What you are asked to do » Would you please copy every line from the records that contains the word "damals"?

Extracted data »
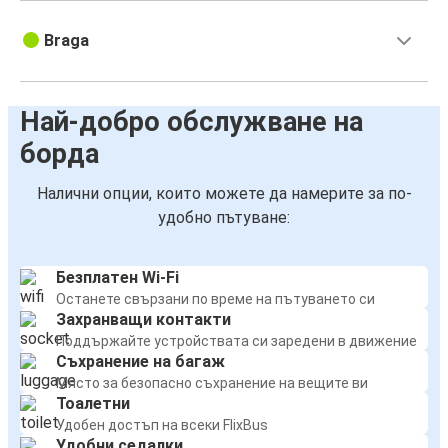
Braga
Най-добро обслужване на
борда
Налични опции, които можете да намерите за по-
удобно пътуване:
Безплатен Wi-Fi
Останете свързани по време на пътуването си
Захранващи контакти
Поддържайте устройствата си заредени в движение
Съхранение на багаж
Място за безопасно съхранение на вещите ви
Тоалетни
Удобен достъп на всеки FlixBus
Удобни седалки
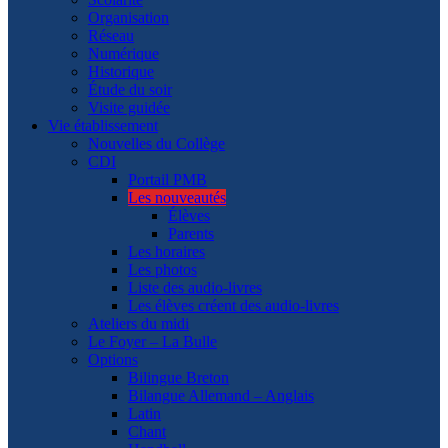
Organisation
Réseau
Numérique
Historique
Étude du soir
Visite guidée
Vie établissement
Nouvelles du Collège
CDI
Portail PMB
Les nouveautés
Élèves
Parents
Les horaires
Les photos
Liste des audio-livres
Les élèves créent des audio-livres
Ateliers du midi
Le Foyer – La Bulle
Options
Bilingue Breton
Bilangue Allemand – Anglais
Latin
Chant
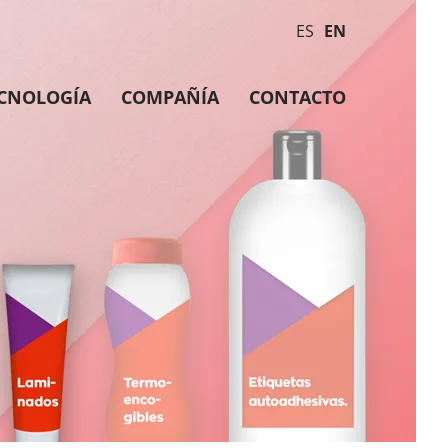
ES
EN
CNOLOGÍA
COMPAÑÍA
CONTACTO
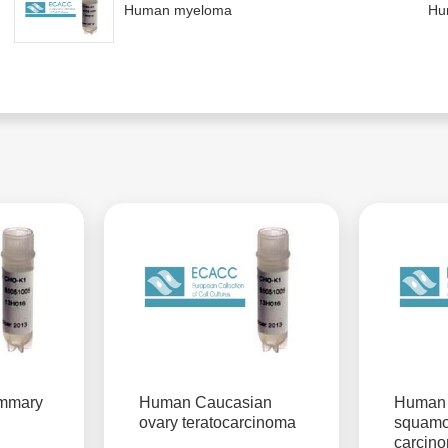
Human myeloma
Hu
mmary
Human Caucasian
Human 
ovary teratocarcinoma
squamo
carcin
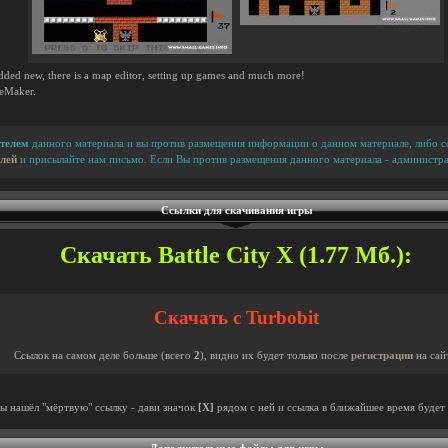
added new, there is a map editor, setting up games and much more!
meMaker.
телем
данного материала и вы против размещения информации о данном материале, либо сс
лей
и присылайте нам письмо. Если Вы против размещения данного материала - администра
Ссылки для скачивания игры
Скачать Battle City X (1.77 Мб.):
Скачать с Turbobit
Ссылок на самом деле больше (всего
2
), видно их будет только после
регистрации
на сай
ты нашёл "мёртвую" ссылку - дави значок
[X]
рядом с ней и ссылка в ближайшее время будет 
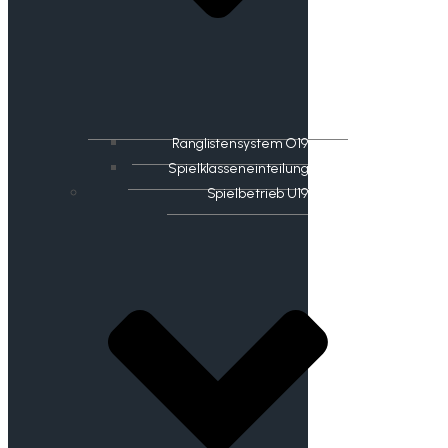
Ranglistensystem O19
Spielklasseneinteilung
Spielbetrieb U19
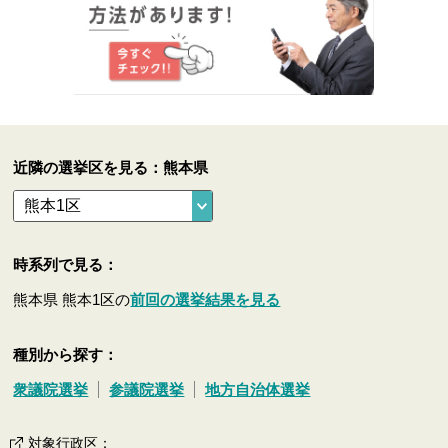
近隣の選挙区を見る：熊本県
時系列で見る：
熊本県 熊本1区の
前回の選挙結果を見る
種別から探す：
衆議院選挙
参議院選挙
地方自治体選挙
対象行政区
：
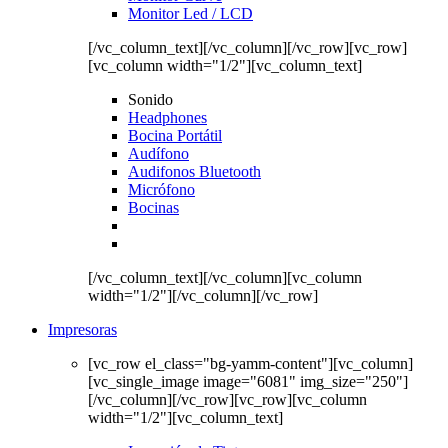
Monitor Led / LCD
[/vc_column_text][/vc_column][/vc_row][vc_row]
[vc_column width="1/2"][vc_column_text]
Sonido
Headphones
Bocina Portátil
Audífono
Audifonos Bluetooth
Micrófono
Bocinas
[/vc_column_text][/vc_column][vc_column
width="1/2"][/vc_column][/vc_row]
Impresoras
[vc_row el_class="bg-yamm-content"][vc_column]
[vc_single_image image="6081" img_size="250"]
[/vc_column][/vc_row][vc_row][vc_column
width="1/2"][vc_column_text]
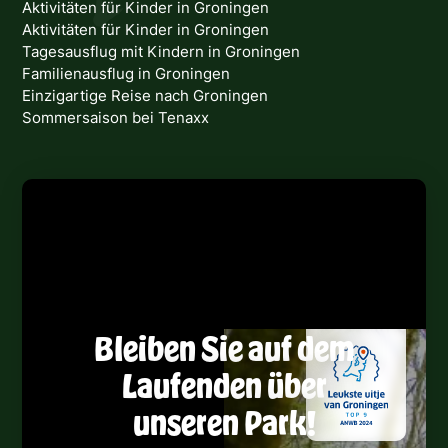
Aktivitäten für Kinder in Groningen
Aktivitäten für Kinder in Groningen
Tagesausflug mit Kindern in Groningen
Familienausflug in Groningen
Einzigartige Reise nach Groningen
Sommersaison bei Tenaxx
Bleiben Sie auf dem
Laufenden über
unseren Park!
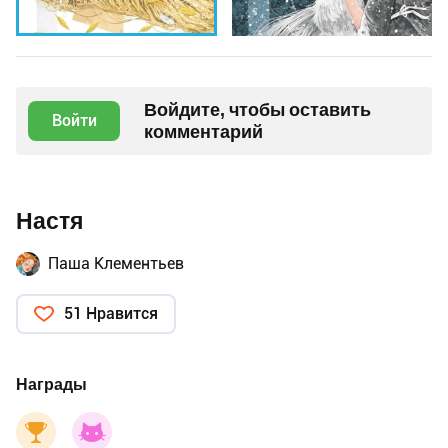
Войдите, чтобы оставить
Войти
комментарий
Настя
Паша Клементьев
51 Нравится
Награды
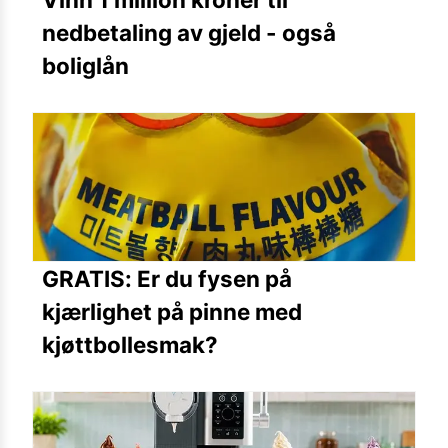
nedbetaling av gjeld - også
boliglån
GRATIS: Er du fysen på
kjærlighet på pinne med
kjøttbollesmak?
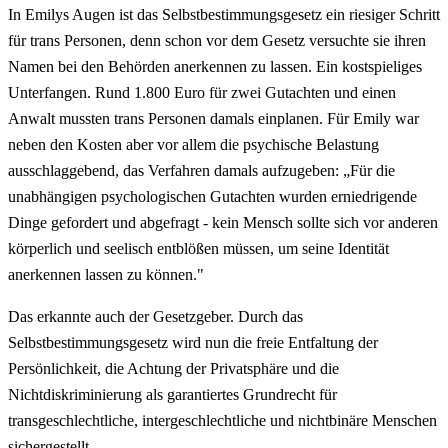
In Emilys Augen ist das Selbstbestimmungsgesetz ein riesiger Schritt
für trans Personen, denn schon vor dem Gesetz versuchte sie ihren
Namen bei den Behörden anerkennen zu lassen. Ein kostspieliges
Unterfangen. Rund 1.800 Euro für zwei Gutachten und einen
Anwalt mussten trans Personen damals einplanen. Für Emily war
neben den Kosten aber vor allem die psychische Belastung
ausschlaggebend, das Verfahren damals aufzugeben: „Für die
unabhängigen psychologischen Gutachten wurden erniedrigende
Dinge gefordert und abgefragt - kein Mensch sollte sich vor anderen
körperlich und seelisch entblößen müssen, um seine Identität
anerkennen lassen zu können."
Das erkannte auch der Gesetzgeber. Durch das
Selbstbestimmungsgesetz wird nun die freie Entfaltung der
Persönlichkeit, die Achtung der Privatsphäre und die
Nichtdiskriminierung als garantiertes Grundrecht für
transgeschlechtliche, intergeschlechtliche und nichtbinäre Menschen
sichergestellt.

Solved problem »
Anwalt mussten trans Personen damals einplanen. Für Emily war
ausschlaggebend, das Verfahren damals aufzugeben: „Für die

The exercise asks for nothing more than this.